**Exercise directions:** From the line that contains "Komplettes Finance Know-How aus einer Hand." to the end of the records below, copy every line exactly. Both the first and last of these lines count.

○ ○ ○ ○ ○

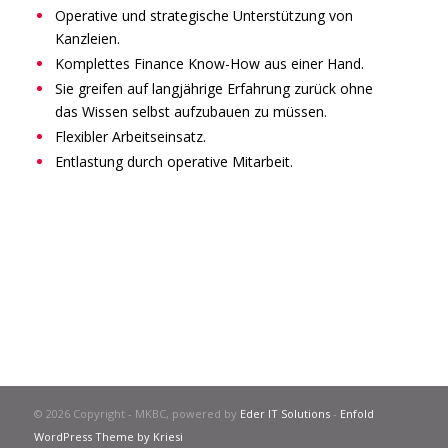
Operative und strategische Unterstützung von
Kanzleien.
Komplettes Finance Know-How aus einer Hand.
Sie greifen auf langjährige Erfahrung zurück ohne
das Wissen selbst aufzubauen zu müssen.
Flexibler Arbeitseinsatz
.
Entlastung durch operative Mitarbeit.
© 2026 Copyright - MKBC, powered by
Eder IT Solutions
-
Enfold
WordPress Theme by Kriesi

○ ○ ○ ○ ○

**Completed task:**
Komplettes Finance Know-How aus einer Hand.
Sie greifen auf langjährige Erfahrung zurück ohne
das Wissen selbst aufzubauen zu müssen.
Flexibler Arbeitseinsatz
.
Entlastung durch operative Mitarbeit.
© 2026 Copyright - MKBC, powered by
Eder IT Solutions
-
Enfold
WordPress Theme by Kriesi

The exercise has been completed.